When I was younger, I played a game called Hover! that came on the Windows 95 installation disk. So, for this project I attempted to do a remake.
My version is much simpler than the Win 95 version, it lacks the powerups and whatnot, but its still playable.
The premise of the game is that you are in a hovercraft that you control in the same manner as you would a real hovercraft. Your movement direction is
independent of your orientation. To steer you turn the direction you wish to go and press forward to apply velocity in that direction. This non-direct
control system adds a layer of difficulty. The goal of the game is to collect your "flags" before the opponent collects theirs.
World maps are generated from an ASCII file. In the file, first you specify how precise you are being ie. how big you want each wall segment to be per chunk, then you describe where the walls in the world lie by placing 'X's in the text file where you want walls to appear. You also place the starting position of the user and the starting position of the opponent, as well as the locations of the flags for wach to capture. ReHover then reads in the file and builds the world to your specifications.
Since this is a hovercraft game where collisions with the walls are likely, full collision detection is implemented. You can use the walls to your advantage by bouncing off of them to help you make it around corners. Collision detection is implemented using an occupancy grid around the assumed radius of the hovercraft.
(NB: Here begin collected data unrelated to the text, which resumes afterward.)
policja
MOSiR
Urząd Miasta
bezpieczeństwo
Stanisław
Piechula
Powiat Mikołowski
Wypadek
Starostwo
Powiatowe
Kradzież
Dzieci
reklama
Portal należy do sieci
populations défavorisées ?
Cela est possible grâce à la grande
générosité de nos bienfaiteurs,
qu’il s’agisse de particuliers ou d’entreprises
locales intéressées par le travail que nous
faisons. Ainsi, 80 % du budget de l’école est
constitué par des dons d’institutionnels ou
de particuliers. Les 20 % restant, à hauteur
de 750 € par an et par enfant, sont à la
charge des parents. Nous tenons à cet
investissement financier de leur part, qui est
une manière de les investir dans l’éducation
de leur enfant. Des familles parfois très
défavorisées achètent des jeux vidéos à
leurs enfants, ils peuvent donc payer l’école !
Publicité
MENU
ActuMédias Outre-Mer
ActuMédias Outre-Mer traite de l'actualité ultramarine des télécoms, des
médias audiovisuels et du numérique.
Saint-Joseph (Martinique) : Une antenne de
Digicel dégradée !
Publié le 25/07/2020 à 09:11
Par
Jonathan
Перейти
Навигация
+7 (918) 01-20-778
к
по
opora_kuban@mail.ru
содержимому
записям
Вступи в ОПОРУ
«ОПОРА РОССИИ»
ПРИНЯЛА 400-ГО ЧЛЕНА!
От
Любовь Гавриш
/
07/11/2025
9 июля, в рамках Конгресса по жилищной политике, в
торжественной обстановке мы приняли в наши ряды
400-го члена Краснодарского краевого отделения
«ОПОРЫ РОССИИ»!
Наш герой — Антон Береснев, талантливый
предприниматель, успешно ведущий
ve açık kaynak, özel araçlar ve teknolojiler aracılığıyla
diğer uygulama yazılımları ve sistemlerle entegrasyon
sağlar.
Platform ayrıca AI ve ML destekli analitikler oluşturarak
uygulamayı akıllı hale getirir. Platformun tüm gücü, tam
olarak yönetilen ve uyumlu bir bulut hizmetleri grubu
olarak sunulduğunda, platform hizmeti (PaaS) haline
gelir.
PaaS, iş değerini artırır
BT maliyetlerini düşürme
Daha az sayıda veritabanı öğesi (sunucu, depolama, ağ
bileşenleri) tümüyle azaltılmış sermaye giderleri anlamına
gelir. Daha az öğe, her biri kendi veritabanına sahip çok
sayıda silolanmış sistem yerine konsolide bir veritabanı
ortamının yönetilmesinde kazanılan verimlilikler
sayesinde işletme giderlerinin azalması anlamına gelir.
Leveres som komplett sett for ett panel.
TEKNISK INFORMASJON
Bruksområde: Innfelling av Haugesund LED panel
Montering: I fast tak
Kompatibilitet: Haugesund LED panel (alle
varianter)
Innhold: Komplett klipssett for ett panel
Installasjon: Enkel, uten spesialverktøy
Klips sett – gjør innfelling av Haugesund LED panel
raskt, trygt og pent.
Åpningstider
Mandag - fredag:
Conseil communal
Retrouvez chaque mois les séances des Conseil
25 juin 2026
Since the game world is formed using only right angles, the algorithm determines which side of the craft is colliding with a wall, ensures that it is not a false positive (it is possible to drive close enough to the wall that collisions would be constantly detected causing a stutter), and inverts the velocity along the axis that makes logical sense.
Collisions with the opposing player are handled differently. If the distance between the players is within 2x a craft radius (they are touching) then the angle between the crafts is calculated and whatever velocity the crafts have is used to hurdle them in the opposite direction. This is not true physics but it creates a kind of "force field" effect.
The opponent pilots itself using waypoints laid out in the text file. Waypoints are specified by placing lowercase 'a' through 'z' along the path you wish the opponent to take. The opponent figures out the angle to the next waypoint, and essentially pretends that someone has pointed it in the correct direction and is telling it to accelerate. Once the opponent "collides" with the imaginary waypoint (they are part of the wall occupancy grid) it selects the next waypoint and accelerates in that direction.
The heads up display in the upper left that gives the current progress of the player vs. the opponent is hierarchically modeled and then rendered in 2D by passing a variable to the shader that causes the projection matrix and the view matrix to be excluded from the rendering calculation.
I ran into quite a few hurdles during the creation of this program. First I struggled with how to handle collisions. Detecting them is quite simple, but reacting properly is a whole other beast. Since walls are specified in very small chunks, it is difficult to model where there face may be, so it is difficult to use standard intersection to figure out the impact angle.
The HUD also took an insanely long time. Every tutorial on how to do 2D rendering is made completely irrelevant because of how we are handling the shaders. It did not occur to me to just disable the perspective and view in the shader directly until after quite a bit of struggling.
Due to these problems, I did not have as much time as I would have like to make it look good by adding textures or make it more intersting by adding powerups like go faster or jump. As it is, it works, it is playable, but it is quite ugly.